Treatment Outcomes for Rheumatoid Arthritis-Associated Interstitial Lung Disease: A Real-World, Multisite Study of the Impact of Immunosuppression on Pulmonary Function Trajectory.

机构信息

Division of Pulmonary, Critical Care and Sleep Medicine, University of Kansas Medical Center, Kansas City, KS.

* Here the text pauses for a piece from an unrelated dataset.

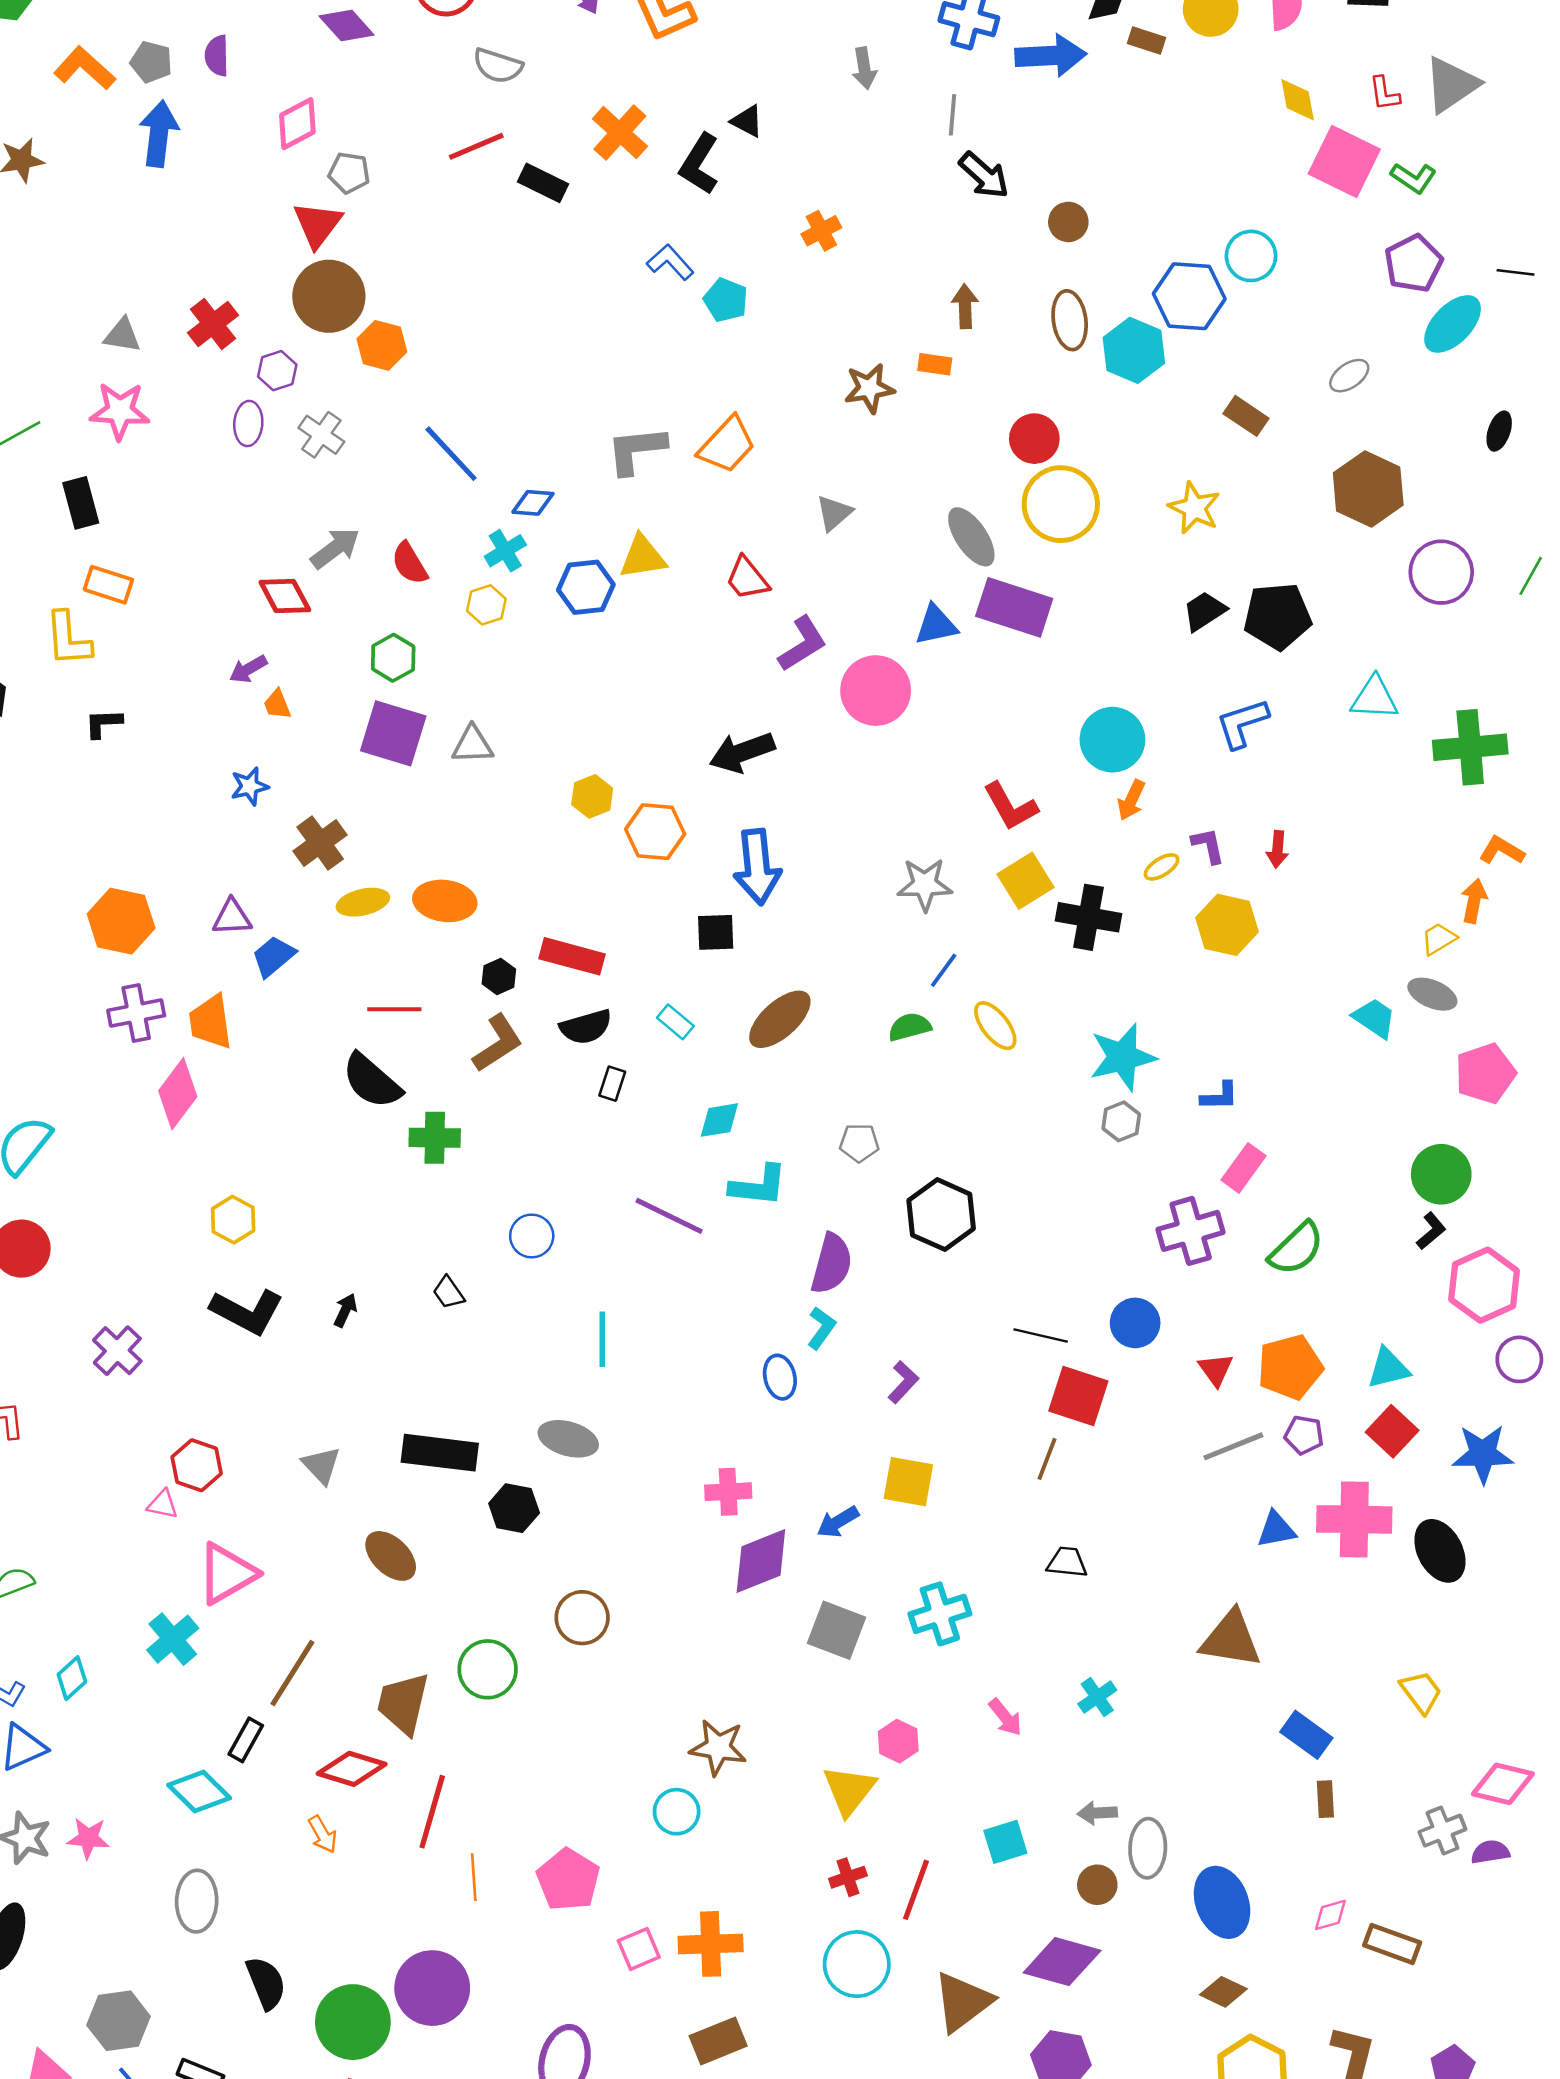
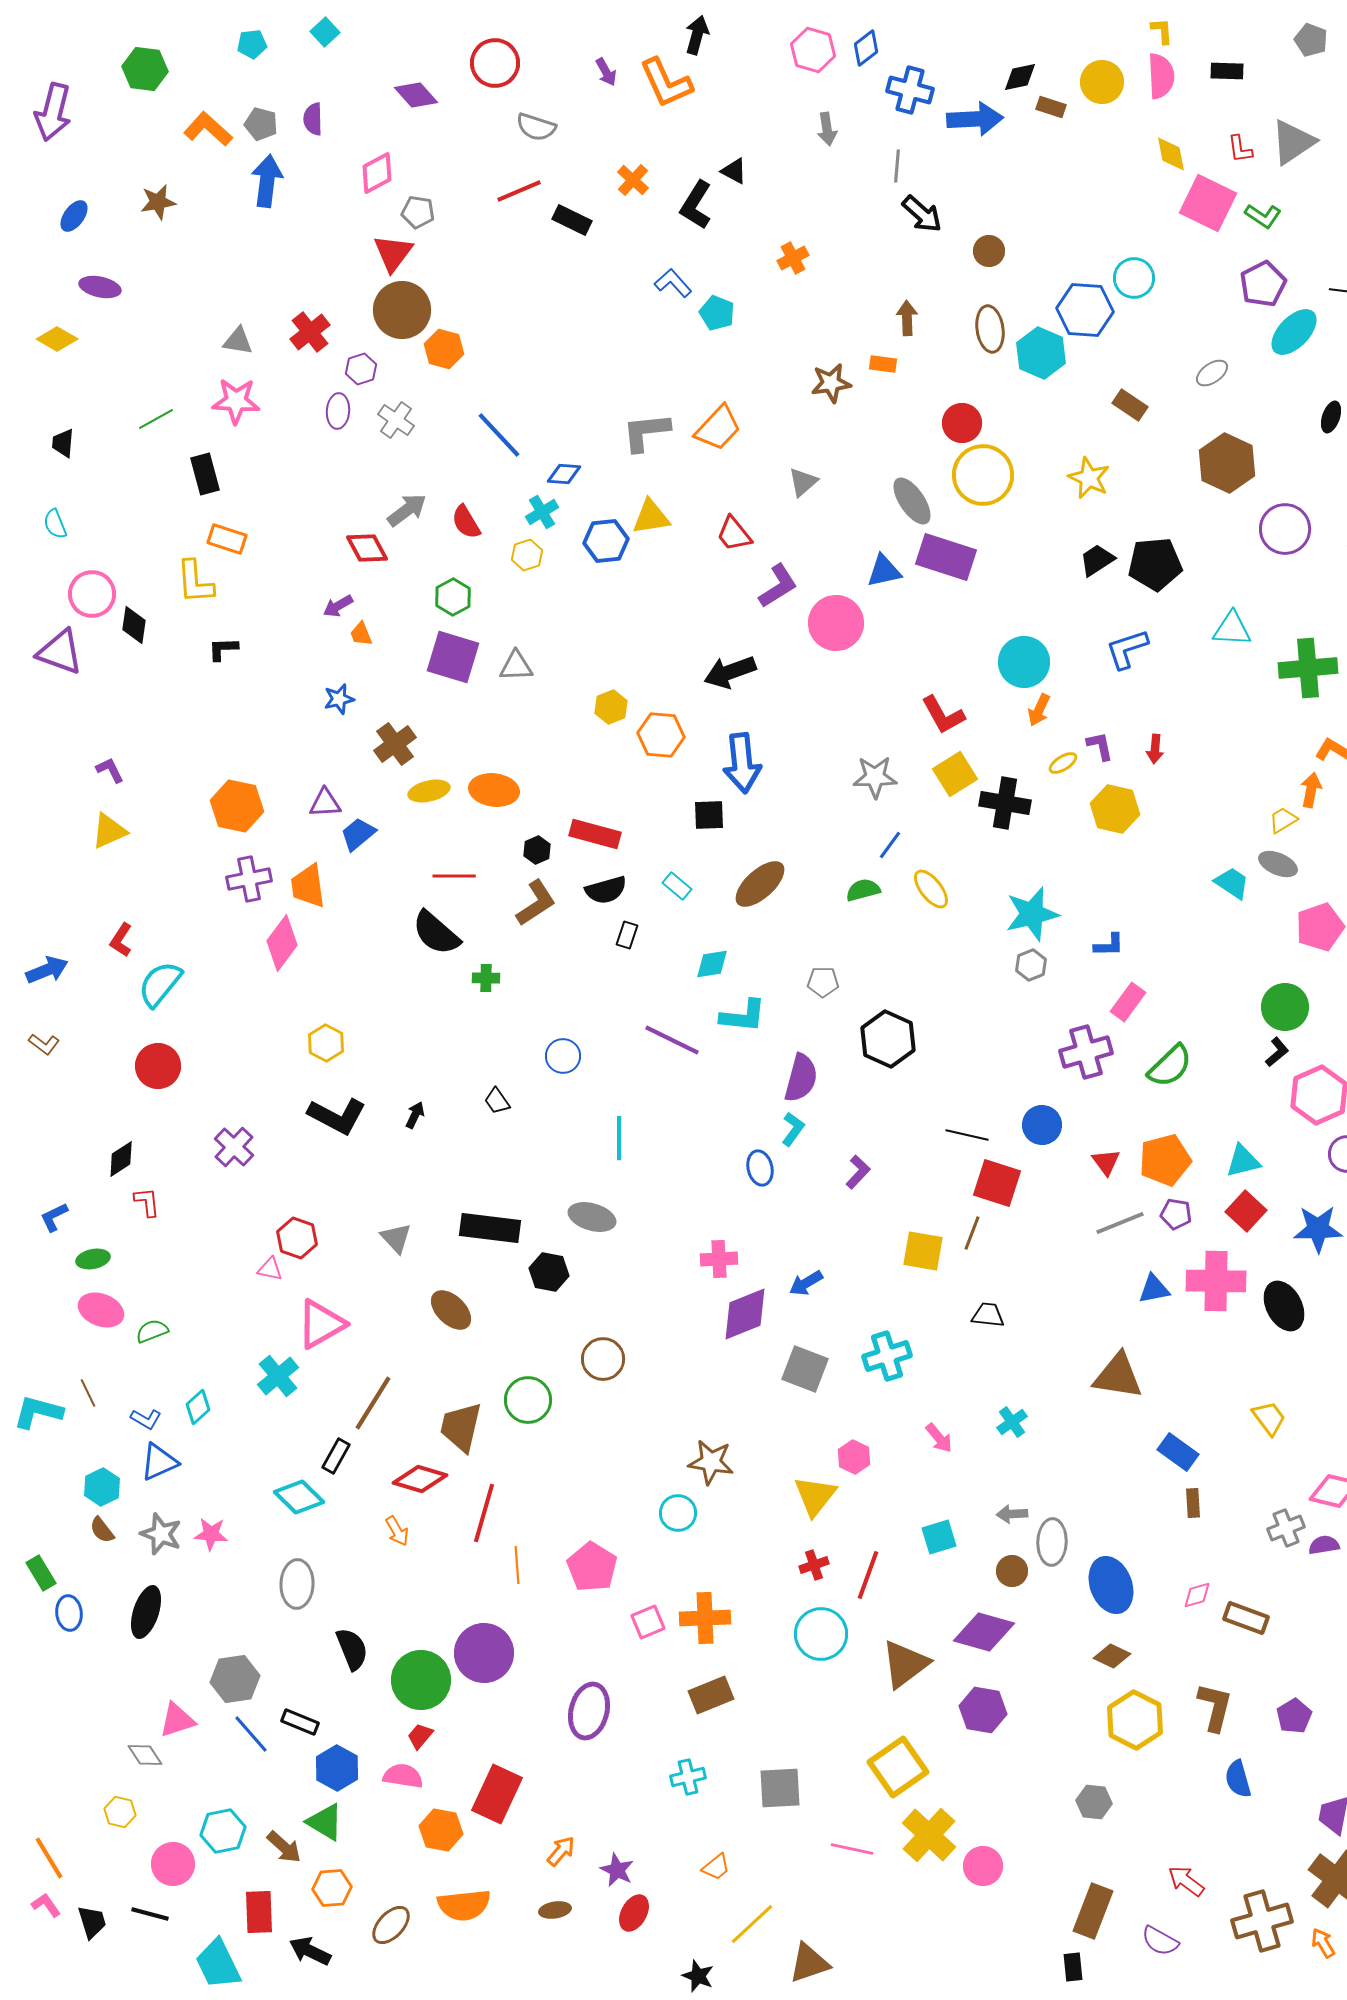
orange cross: (620, 132) -> (633, 180), size x0.7
green cross: (435, 1138) -> (486, 978), size x0.7
yellow square: (908, 1482) -> (923, 1251), moved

Division of Pulmonary, Critical Care Medicine, Mayo Clinic, Rochester, MN.

出版信息

Chest. 2023 Apr;163(4):861-869. doi: 10.1016/j.chest.2022.11.035. Epub 2022 Dec 5.

Abstract

BACKGROUND

Rheumatoid arthritis (RA)-associated interstitial lung disease (ILD) is common in patients with RA and leads to significant morbidity and mortality. No randomized, placebo-controlled data are available that support the role of immunosuppression to treat RA-associated ILD, despite being widely used in clinical practice.

RESEARCH QUESTION

How does immunosuppression impact pulmonary function trajectory in a multisite retrospective cohort of patients with RA-associated ILD?

STUDY DESIGN AND METHODS

Patients with RA who started treatment for ILD with mycophenolate, azathioprine, or rituximab were identified retrospectively from five ILD centers. Change in lung function before and after treatment was analyzed using a linear spline mixed-effect model with random intercept. Prespecified secondary analyses examined the impact of radiologic pattern of ILD (ie, usual interstitial pneumonia [UIP] vs non-UIP) on treatment trajectory.

RESULTS

Two hundred twelve patients were included in the analysis: 92 patients (43.4%) were treated with azathioprine, 77 patients (36.3%) were treated with mycophenolate mofetil, and 43 patients (20.3%) were treated with rituximab. In the combined analysis of all three agents, an improvement in FVC % predicted was found after 12 months of treatment compared with the potential 12-month response without treatment (+3.90%; P ≤ .001; 95% CI, 1.95-5.84). Diffusing capacity of the lungs for carbon monoxide (Dlco) % predicted also improved at 12 months (+4.53%; P ≤ .001; 95% CI, 2.12-6.94). Neither the UIP pattern of ILD nor choice of immunosuppressive agent significantly impacted the pulmonary function trajectory on immunosuppression.

INTERPRETATION

Immunosuppression was associated with an improved trajectory in FVC and Dlco compared with the pretreatment pulmonary function trajectory. Prospective, randomized trials are required to validate these findings.

摘要

背景

类风湿关节炎(RA)相关的间质性肺疾病(ILD)在 RA 患者中很常见,导致发病率和死亡率显著增加。尽管在临床实践中广泛应用,但尚无支持免疫抑制治疗 RA 相关 ILD 的随机、安慰剂对照数据。

研究问题

在 RA 相关 ILD 的多中心回顾性队列中,免疫抑制对肺功能轨迹有何影响?

研究设计和方法

从五个 ILD 中心回顾性地确定了开始用吗替麦考酚酯、硫唑嘌呤或利妥昔单抗治疗 ILD 的 RA 患者。使用带有随机截距的线性样条混合效应模型分析治疗前后肺功能的变化。预定义的次要分析检查了 ILD 的放射学模式(即寻常性间质性肺炎[UIP]与非 UIP)对治疗轨迹的影响。

结果

共纳入 212 例患者进行分析:92 例(43.4%)患者接受硫唑嘌呤治疗,77 例(36.3%)患者接受吗替麦考酚酯治疗,43 例(20.3%)患者接受利妥昔单抗治疗。在所有三种药物的联合分析中,与未经治疗的潜在 12 个月反应相比,治疗 12 个月后 FVC%预计值有所改善(+3.90%;P ≤.001;95%CI,1.95-5.84)。一氧化碳弥散量(Dlco)%预计值在 12 个月时也有所改善(+4.53%;P ≤.001;95%CI,2.12-6.94)。ILD 的 UIP 模式和免疫抑制剂的选择均未显著影响免疫抑制治疗的肺功能轨迹。

解释

与治疗前的肺功能轨迹相比,免疫抑制治疗与 FVC 和 Dlco 轨迹的改善相关。需要前瞻性、随机试验来验证这些发现。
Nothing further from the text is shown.